Despite its overly provocative title, Fiasco: The American Military Adventure in Iraq by Thomas Ricks is a very well-written book that has been well received by many within the military. One of Ricks’ main points is that, during the 2002-2003 build-up to war, Gen. Eric Shinseki, the former Army chief of staff who retired shortly after the launch of Operation Iraqi Freedom, forcefully stated that, based on the army’s experience in Bosnia, a force of about 300,000 would be needed to stabilize Iraq after Saddam’s fall. A responsible debate over Iraq would have considered two options: a continued policy of containment or sending a force large enough to do the job.

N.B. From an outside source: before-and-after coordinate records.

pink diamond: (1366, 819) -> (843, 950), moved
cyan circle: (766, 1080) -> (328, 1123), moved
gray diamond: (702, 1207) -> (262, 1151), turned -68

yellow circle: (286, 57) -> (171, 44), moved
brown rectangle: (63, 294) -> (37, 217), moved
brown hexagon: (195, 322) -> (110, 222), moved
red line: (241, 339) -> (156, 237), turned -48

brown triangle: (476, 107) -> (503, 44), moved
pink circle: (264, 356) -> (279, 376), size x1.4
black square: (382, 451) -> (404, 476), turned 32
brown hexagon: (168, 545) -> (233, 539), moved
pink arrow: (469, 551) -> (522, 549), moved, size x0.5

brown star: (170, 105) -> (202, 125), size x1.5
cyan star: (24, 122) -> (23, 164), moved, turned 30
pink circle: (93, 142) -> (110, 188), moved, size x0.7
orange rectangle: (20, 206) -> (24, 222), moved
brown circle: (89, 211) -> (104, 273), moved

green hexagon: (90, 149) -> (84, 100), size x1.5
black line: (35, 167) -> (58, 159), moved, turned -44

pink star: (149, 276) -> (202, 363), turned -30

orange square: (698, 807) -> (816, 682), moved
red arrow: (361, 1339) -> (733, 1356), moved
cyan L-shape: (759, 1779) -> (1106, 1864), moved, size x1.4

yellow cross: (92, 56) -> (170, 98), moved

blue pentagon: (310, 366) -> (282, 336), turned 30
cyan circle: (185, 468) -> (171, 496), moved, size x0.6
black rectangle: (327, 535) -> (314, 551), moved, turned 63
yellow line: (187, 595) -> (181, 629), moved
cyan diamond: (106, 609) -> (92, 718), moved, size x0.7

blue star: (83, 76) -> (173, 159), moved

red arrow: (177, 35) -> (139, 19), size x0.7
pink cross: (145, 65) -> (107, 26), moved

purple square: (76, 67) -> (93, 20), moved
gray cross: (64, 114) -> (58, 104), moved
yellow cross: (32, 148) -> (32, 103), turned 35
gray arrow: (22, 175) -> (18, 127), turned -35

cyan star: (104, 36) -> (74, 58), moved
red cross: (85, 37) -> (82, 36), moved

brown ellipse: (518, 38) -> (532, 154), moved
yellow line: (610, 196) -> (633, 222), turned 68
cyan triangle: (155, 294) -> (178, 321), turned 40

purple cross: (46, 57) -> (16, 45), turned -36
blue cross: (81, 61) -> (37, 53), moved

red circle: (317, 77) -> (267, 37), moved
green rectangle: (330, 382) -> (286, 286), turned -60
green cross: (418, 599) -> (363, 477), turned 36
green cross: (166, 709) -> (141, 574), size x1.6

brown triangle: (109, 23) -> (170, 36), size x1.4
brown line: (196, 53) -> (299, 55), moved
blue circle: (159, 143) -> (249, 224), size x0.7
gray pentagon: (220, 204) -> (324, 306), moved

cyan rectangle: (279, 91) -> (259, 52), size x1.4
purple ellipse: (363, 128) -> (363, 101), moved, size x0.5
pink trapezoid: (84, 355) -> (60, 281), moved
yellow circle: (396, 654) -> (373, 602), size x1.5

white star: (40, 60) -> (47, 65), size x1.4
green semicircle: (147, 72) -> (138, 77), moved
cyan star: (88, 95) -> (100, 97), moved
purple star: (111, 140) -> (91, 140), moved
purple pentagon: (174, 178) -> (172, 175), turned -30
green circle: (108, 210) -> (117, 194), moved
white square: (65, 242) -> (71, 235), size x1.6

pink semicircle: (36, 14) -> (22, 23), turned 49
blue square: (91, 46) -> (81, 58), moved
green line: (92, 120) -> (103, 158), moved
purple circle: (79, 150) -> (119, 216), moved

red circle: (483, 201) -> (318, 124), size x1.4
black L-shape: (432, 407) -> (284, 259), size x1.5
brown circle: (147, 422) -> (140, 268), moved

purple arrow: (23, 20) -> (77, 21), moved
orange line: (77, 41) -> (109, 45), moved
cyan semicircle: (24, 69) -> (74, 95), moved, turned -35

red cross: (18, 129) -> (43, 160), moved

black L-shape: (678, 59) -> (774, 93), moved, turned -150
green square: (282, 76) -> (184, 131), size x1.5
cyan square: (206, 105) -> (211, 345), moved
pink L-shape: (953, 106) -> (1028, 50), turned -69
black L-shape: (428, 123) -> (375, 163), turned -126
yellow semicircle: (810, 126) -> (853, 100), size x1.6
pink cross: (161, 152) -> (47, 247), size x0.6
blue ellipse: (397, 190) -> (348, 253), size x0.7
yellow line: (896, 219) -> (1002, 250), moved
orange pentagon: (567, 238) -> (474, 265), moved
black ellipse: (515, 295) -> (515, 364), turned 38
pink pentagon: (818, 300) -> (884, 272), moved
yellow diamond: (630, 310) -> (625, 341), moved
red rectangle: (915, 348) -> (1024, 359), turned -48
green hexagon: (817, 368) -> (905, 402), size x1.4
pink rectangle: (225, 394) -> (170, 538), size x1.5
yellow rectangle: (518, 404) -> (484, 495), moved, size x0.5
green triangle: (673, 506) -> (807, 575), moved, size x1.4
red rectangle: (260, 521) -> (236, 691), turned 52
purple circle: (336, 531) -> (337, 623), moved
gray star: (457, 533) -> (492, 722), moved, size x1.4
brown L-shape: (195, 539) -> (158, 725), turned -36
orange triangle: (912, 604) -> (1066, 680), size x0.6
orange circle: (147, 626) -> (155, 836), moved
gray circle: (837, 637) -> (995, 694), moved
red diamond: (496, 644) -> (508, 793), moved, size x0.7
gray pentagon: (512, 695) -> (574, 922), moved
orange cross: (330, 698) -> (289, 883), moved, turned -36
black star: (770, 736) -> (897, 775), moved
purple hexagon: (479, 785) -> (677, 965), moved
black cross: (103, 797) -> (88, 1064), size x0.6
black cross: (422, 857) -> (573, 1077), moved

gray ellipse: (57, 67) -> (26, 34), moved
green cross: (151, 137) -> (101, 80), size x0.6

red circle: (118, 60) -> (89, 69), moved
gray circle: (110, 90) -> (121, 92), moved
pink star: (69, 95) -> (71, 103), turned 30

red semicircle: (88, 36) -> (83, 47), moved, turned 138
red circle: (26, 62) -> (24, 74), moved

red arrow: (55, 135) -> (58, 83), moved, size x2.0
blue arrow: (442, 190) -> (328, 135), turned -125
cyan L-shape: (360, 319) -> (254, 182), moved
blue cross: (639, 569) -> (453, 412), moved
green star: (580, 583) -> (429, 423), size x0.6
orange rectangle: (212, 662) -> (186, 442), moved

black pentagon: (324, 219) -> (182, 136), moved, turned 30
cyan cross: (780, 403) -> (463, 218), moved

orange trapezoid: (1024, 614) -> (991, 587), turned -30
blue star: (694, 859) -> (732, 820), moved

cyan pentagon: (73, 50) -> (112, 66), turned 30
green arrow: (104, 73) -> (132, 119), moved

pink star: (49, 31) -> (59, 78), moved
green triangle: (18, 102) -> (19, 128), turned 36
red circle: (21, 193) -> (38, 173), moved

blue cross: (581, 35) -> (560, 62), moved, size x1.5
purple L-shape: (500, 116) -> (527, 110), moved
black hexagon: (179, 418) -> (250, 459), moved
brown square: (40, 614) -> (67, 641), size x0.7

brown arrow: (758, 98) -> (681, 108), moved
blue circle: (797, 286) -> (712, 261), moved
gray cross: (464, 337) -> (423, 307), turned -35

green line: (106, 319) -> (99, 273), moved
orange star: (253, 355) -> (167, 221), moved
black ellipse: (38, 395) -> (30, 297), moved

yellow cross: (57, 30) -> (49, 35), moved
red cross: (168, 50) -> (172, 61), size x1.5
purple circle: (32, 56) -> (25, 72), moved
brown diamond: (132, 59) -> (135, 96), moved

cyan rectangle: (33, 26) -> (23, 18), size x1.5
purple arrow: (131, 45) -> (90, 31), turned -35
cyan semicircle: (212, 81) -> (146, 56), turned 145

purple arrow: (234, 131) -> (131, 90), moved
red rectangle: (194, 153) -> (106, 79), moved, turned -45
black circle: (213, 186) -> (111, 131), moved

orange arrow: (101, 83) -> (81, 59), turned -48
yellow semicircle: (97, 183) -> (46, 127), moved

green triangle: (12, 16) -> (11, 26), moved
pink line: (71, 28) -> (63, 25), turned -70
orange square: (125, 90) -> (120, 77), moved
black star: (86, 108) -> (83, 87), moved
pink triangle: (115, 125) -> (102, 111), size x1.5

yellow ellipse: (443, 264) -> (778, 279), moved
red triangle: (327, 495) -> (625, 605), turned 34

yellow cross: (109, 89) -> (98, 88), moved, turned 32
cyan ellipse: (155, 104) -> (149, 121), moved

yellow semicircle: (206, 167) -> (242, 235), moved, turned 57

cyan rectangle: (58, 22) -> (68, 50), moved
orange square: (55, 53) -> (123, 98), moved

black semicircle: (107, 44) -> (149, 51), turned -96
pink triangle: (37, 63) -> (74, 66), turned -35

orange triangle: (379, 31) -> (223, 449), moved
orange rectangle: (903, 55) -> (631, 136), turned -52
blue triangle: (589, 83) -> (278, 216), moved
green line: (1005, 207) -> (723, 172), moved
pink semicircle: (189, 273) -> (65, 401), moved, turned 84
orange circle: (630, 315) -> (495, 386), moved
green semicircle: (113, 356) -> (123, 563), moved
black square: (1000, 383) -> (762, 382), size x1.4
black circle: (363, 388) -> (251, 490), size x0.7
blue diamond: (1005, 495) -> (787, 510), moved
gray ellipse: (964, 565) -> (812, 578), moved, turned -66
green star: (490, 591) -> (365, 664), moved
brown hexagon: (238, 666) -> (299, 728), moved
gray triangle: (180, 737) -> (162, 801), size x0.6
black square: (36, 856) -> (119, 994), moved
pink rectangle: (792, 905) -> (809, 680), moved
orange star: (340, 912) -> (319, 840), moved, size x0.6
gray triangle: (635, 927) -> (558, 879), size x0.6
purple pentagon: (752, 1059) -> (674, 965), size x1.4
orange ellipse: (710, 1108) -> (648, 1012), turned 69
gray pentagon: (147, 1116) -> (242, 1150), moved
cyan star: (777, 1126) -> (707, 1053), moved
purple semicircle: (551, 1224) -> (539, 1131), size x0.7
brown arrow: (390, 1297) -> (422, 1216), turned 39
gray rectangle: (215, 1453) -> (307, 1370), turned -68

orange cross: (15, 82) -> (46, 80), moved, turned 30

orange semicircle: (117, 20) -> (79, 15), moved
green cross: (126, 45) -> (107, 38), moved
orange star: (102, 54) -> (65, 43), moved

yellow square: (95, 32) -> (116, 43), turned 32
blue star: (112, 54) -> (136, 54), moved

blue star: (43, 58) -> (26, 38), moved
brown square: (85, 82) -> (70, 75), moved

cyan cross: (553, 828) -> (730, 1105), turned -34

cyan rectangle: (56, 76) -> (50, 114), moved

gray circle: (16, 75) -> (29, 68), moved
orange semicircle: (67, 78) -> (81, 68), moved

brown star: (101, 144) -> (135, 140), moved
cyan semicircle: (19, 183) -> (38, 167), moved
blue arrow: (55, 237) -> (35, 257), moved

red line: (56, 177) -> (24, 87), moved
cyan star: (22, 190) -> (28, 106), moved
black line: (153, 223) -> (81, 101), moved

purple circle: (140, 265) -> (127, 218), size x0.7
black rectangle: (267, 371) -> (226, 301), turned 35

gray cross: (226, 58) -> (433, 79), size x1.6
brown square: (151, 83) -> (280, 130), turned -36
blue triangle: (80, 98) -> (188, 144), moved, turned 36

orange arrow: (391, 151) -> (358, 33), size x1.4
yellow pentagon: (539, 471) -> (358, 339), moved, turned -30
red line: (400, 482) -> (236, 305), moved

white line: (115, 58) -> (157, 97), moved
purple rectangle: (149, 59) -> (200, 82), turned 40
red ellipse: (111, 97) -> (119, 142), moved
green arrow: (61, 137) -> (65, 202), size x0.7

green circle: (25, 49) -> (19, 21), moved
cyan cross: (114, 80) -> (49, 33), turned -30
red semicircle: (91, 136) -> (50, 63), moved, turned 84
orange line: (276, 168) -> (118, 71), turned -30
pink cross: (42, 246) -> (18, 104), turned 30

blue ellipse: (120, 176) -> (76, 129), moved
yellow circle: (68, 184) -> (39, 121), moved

Unfortunately, civilian officials in the Department of Defense who were in favor of sending a smaller force carried the day. The result was, as one State Department official quoted in Ricks’ book said, the United States sent “just enough forces to elicit a strong response from Iraqi nationalists but inadequate forces to make the transition work.”

I believe the likelihood of failure as a result of sending an inadequate force was great enough to weaken Weigel’s argument that the invasion of Iraq was necessary. I believe, and certainly my expertise is limited at best, that the best option would have been to follow General Shinseki’s advice. If it proved politically impossible to convince the American people to support this, then it would in all likelihood have been a wiser course of action to continue a policy of containment. Neither of these options was chosen. As a result, there is now the potential that threats could emerge from Iraq that will prove to be greater than any danger Saddam Hussein was ever likely to pose. Also, the fact that Saddam Hussein was not in possession of WMDs shows that massive mistakes were made in evaluating the degree of the threat posed by Iraq. This also argues against the necessity of the invasion of Iraq; but, to be fair, decisions made in 2003 should be evaluated in light of the information that was available then.

Ryan Larson
Joliet, Illinois

George Weigel’s “Just War and Iraq Wars” is as lucid and engaging as I have come to expect from his pen. I hesitate to criticize one whose integrity, decency, and patriotism I have no cause to doubt, and who argues so articulately besides. In our common desire, we are certainly brothers. Nevertheless, I believe Weigel draws an erroneous conclusion precisely because he argues from a flawed premise, which is that we somehow owe the Iraqis a stable government. Surely that cannot be the case. Attaching any other criteria to the term victory other than “vanquishing the foe” is a prescription for interminable war, no matter how desirable or noble the goals may be—and that leads to lesser, not greater, justice.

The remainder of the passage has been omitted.